Bin 48 Jahre jung und komme aus dem schönen Ruhrgebiet. 

Liebe Grüße
Steffi 

PS: Ich bewerbe mich direkt mal beim Team, oder?


----------



## Perlenkette (2. November 2015)

So, die erste Punkte sind eingefahren. So kann es bleiben: Sonnig, mild und trocken- da waren sogar einige (Nadelwald-) Trails drin. Mehr im Team- Forum.


----------



## bajcca (2. November 2015)

@future27 

Super, dann sind wir jetzt mir Dir komplett.
Ich habe Dich bereits freigeschalten!


----------



## MTB-News.de




----------



## future27 (2. November 2015)

Oh Danke.

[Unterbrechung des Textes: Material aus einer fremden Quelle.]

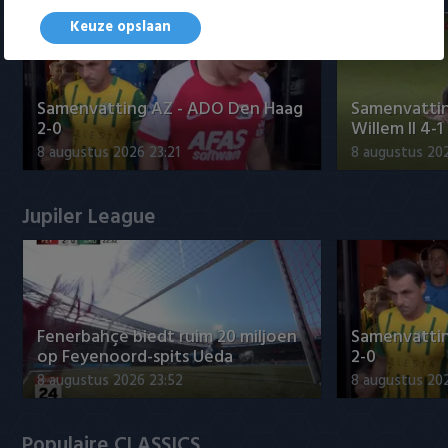
Keuze opslaan
Samenvatting AZ - ADO Den Haag
Samenvattin
2-0
Willem II 4-1
8 augustus 2026 23:21
8 augustus 202
Jupiler League
Fenerbahçe biedt ruim 20 miljoen
Samenvatti
op Feyenoord-spits Ueda
2-0
8 augustus 2026 23:52
8 augustus 202
Populaire CLASSICS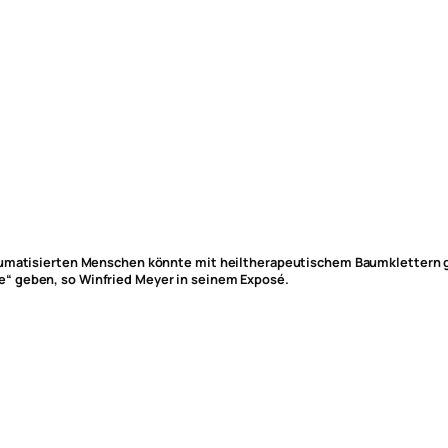
aumatisierten Menschen könnte mit heiltherapeutischem Baumklettern ge
“ geben, so Winfried Meyer in seinem Exposé.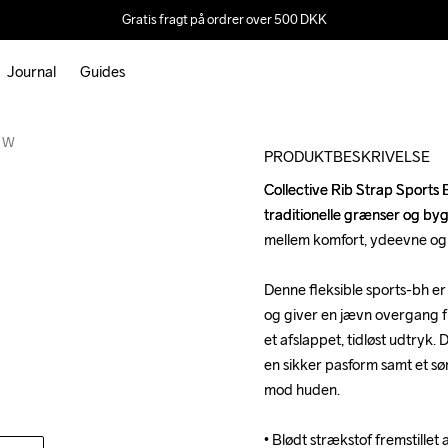
Gratis fragt på ordrer over 500 DKK
Journal
Guides
a W
PRODUKTBESKRIVELSE
Collective Rib Strap Sports 
Collective Rib Strap Sports 
traditionelle grænser og byg
traditionelle grænser og byg
mellem komfort, ydeevne og st
mellem komfort, ydeevne og st
Denne fleksible sports-bh er 
Denne fleksible sports-bh er 
og giver en jævn overgang fr
og giver en jævn overgang fr
et afslappet, tidløst udtryk
et afslappet, tidløst udtryk
en sikker pasform samt et s
en sikker pasform samt et s
mod huden. 

mod huden. 

• Blødt strækstof fremstillet
• Blødt strækstof fremstillet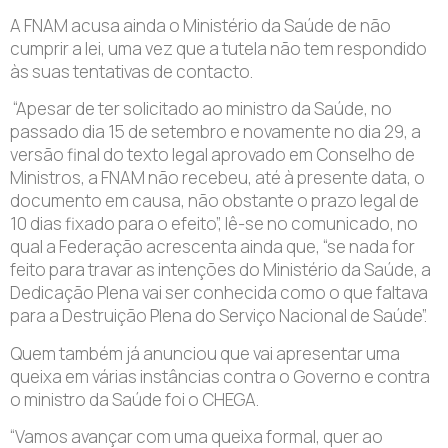
A FNAM acusa ainda o Ministério da Saúde de não
cumprir a lei, uma vez que a tutela não tem respondido
às suas tentativas de contacto.
“Apesar de ter solicitado ao ministro da Saúde, no
passado dia 15 de setembro e novamente no dia 29, a
versão final do texto legal aprovado em Conselho de
Ministros, a FNAM não recebeu, até à presente data, o
documento em causa, não obstante o prazo legal de
10 dias fixado para o efeito”, lê-se no comunicado, no
qual a Federação acrescenta ainda que, “se nada for
feito para travar as intenções do Ministério da Saúde, a
Dedicação Plena vai ser conhecida como o que faltava
para a Destruição Plena do Serviço Nacional de Saúde”.
Quem também já anunciou que vai apresentar uma
queixa em várias instâncias contra o Governo e contra
o ministro da Saúde foi o CHEGA.
“Vamos avançar com uma queixa formal, quer ao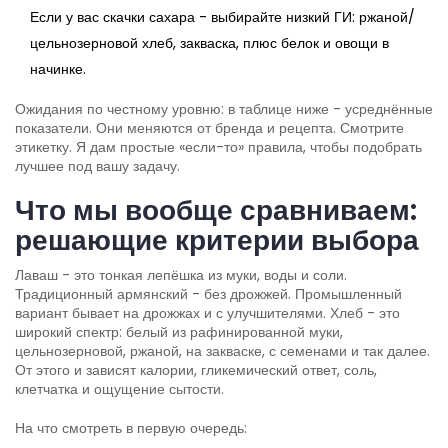
Если у вас скачки сахара - выбирайте низкий ГИ: ржаной/
цельнозерновой хлеб, закваска, плюс белок и овощи в
начинке.
Ожидания по честному уровню: в таблице ниже - усреднённые
показатели. Они меняются от бренда и рецепта. Смотрите
этикетку. Я дам простые «если-то» правила, чтобы подобрать
лучшее под вашу задачу.
Что мы вообще сравниваем:
решающие критерии выбора
Лаваш - это тонкая лепёшка из муки, воды и соли.
Традиционный армянский - без дрожжей. Промышленный
вариант бывает на дрожжах и с улучшителями. Хлеб - это
широкий спектр: белый из рафинированной муки,
цельнозерновой, ржаной, на закваске, с семенами и так далее.
От этого и зависят калории, гликемический ответ, соль,
клетчатка и ощущение сытости.
На что смотреть в первую очередь: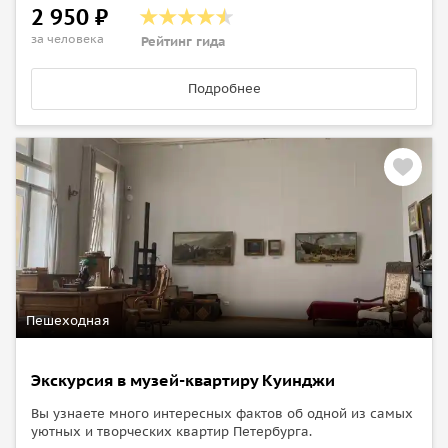
2 950 ₽
за человека
Рейтинг гида
Подробнее
Пешеходная
Экскурсия в музей-квартиру Куинджи
Вы узнаете много интересных фактов об одной из самых
уютных и творческих квартир Петербурга.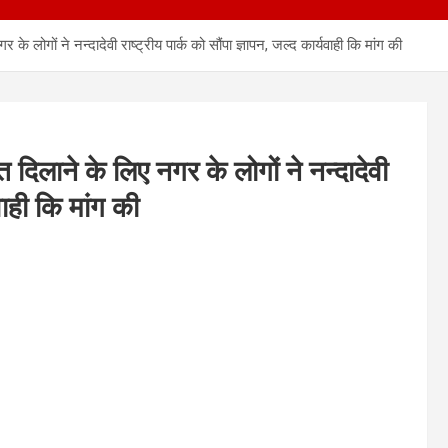
के लोगों ने नन्दादेवी राष्ट्रीय पार्क को सौंपा ज्ञापन, जल्द कार्यवाही कि मांग की
 दिलाने के लिए नगर के लोगों ने नन्दादेवी
यवाही कि मांग की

Dann auf gemeinsames Punktesammeln. Ich trage heute Abend gleich was ein.

Auf geht's. Mädels


----------



## Perlenkette (2. November 2015)

Wow, der erste Tag fängt ja gut an!!!!! Ich hoffe, wir halten den Schnitt!!!!


----------



## -Alissa- (23. November 2015)

Hier ist es jetzt endlich Winter   Powdern mit dem Fahrrad ist fast so gut wie mit Ski


----------



## Perlenkette (24. November 2015)

Oh wie schön; ich beneide Dich. Hier hat´s heute bei -1 Grad leicht geschneit; der Hometrail sieht aber noch so aus:


----------



## -Alissa- (14. Januar 2016)

Ganz schön ruhig hier bei uns 
Hier ist der Winter  endlich wieder zurück 
Leider hat es im  Wald zu viel Schnee um fahren zu können, aber bei dem Wetter macht auch auf der Straße fahren Spaß.


----------



## Perlenkette (14. Januar 2016)

Schöööön! Hier hat es heute auch geschneit ; ich hab´s schnell auf´s Rad geschafft (bin bisher nicht richtig im Schnee MTB gefahren; grade taut es aber schon wieder......


----------



## MTB-News.de




----------



## -Alissa- (24. Januar 2016)

Auch wenn mir das Fahrrad immer ein bisschen leid tut, mit dem ganzen Streusalz, gibt es doch kaum was schöneres als einen sonnigen Wintertag  
Wünsche euch allen einen schönen Sonntag


----------



## Perlenkette (28. Januar 2016)

Letzte Woche bei Sonnenschein und -6° auf mit Schnee überdeckter gefrorener Eisschicht. Balance und Gewichtsverlagerung statt Lenken und Bremsen. Links im Bild die Rennradspur, rechts die MTB-Trasse. Es waren tatsächlich Rennradfahrer unterwegs .


----------



## -Alissa- (16. Oktober 2016)

Hallo Mädels,
habt ihr Lust dieses Jahr wieder mitzumachen?


----------



## bajcca (16. Oktober 2016)

@-Alissa- 
Super, dass Du auch wieder mit dabei bist. Morgen ist der WP freigeschalten und ich kann unser Team anmelden.
@Perlenkette ist auch mit am Start.
Wie sieht es bei Euch aus @kater21 und @future27 ? 
Beginn ist dieses Jahr schon am 31.10., wäre klasse, wenn wir wieder komplett der kalten Jahreszeit trotzen.

Viele Grüße, Barbara


----------



## bajcca (17. Oktober 2016)

So, Ihr könnt Euch anmelden


----------



## bajcca (21. Oktober 2016)

@Perlenkette und @-Alissa-

Jetzt sind wir schon mal zu dritt, jetzt müssen wir die beiden anderen noch wiederbeleben, ich hoffe, dass sie die nächsten Tage mal ins Forum schauen.

@kater21 und @future27

WO SEID IHR??????????


----------



## Perlenkette (21. Oktober 2016)

Also @kater21 und  @future27 brauchen wir definitiv    ; und ich @future27  für ein neues Duell


----------



## bajcca (23. Oktober 2016)

Unsere beiden Mädels sind irgendwie verschollen 

Ich denke, wir sollten jetzt mal bis Mittwoch warten und schauen, ob sie noch auftauchen. Denn sonst müssen wir nach Verstärkung Ausschau halten.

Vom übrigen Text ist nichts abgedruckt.